We will take the above-described scenario of an advertising campaign throughout the post to understand the Cumulative response and lift curves.
Decile Groups
Decile groups are the core behind the generation of the Cumulative response curve. Let's assume we already have a model which can predict the customers that the algorithm thinks are highly profitable. We have also tested the results with historical data and created confusion metrics that can give details about the results where:
- The algorithm has predicted 409 customers to be profitable and the customer turns out to be profitable.
- The algorithm has predicted 91 customers to be NOT profitable and the customer turns out to be profitable.
Refer to the confusion matrix shown below:
The algorithm has given the probability of each customer being profitable. The first step is to sort the customers by the probability in decreasing order. i.e. highest probability will be first and the lowest probability will be at the end.
After sorting the probabilities the next step is to create equal size decile groups. For e.g. If we create 5 decile groups then in each group there will be 20% of customers. Further first decile group will have the customers where the predicted probability will be highest and so on. The summary of the created decile group created on the dataset is represented below:
From our historical data, we further know that the positive response rate of 5%. Our advertising campaign dataset has 10,000 customers out of which 500 customers have responded. Suppose we target 2,000 customers therefore assuming a 5% success rate as per historical data, we will expect to see 100 customers responding.

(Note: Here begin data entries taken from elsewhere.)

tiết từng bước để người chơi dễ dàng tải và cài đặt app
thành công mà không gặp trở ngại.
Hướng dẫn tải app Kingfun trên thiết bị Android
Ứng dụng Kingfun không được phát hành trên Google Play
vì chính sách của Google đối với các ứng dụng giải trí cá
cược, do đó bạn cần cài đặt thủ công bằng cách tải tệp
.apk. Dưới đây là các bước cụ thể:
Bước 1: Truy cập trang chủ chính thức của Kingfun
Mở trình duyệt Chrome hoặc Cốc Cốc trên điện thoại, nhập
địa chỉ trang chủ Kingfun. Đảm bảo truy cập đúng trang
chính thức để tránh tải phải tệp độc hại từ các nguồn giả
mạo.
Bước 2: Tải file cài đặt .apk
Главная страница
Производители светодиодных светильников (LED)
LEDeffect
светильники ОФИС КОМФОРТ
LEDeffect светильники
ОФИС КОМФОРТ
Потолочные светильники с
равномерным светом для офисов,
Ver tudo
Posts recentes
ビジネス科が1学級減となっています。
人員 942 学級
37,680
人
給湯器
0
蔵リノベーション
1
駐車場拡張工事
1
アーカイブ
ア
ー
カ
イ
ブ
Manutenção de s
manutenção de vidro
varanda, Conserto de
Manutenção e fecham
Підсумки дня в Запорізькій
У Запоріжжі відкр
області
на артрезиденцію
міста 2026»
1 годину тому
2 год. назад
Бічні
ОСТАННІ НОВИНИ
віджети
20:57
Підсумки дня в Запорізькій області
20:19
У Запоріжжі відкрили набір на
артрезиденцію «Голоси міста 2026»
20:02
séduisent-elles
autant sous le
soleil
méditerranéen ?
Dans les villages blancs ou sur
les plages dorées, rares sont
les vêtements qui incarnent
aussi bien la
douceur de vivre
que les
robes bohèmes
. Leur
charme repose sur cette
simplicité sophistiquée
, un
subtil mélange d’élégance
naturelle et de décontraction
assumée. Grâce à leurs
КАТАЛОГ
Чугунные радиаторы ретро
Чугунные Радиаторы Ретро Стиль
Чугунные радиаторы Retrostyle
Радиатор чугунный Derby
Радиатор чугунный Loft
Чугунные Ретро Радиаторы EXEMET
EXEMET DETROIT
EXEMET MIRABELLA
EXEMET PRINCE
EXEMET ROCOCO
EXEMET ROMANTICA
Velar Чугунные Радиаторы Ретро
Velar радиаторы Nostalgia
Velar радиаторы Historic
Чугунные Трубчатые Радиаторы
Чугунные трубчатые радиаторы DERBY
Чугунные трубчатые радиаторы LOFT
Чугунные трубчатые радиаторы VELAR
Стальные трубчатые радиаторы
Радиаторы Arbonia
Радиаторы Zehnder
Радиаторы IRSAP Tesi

But if we look at the response rate based on the first decile group the positive response rate (of 20%) is approx. 15% higher than the rate that we can expect to see. We can further see in the graph shown below that the response rate from the first three decile groups is higher than the average response rate.
Cumulative Gains
From the decile groups, we can easily calculate the cumulative gains. We can calculate the cumulative gain by taking the responders in a decile group and dividing it by the total number of responders as shown in the table below.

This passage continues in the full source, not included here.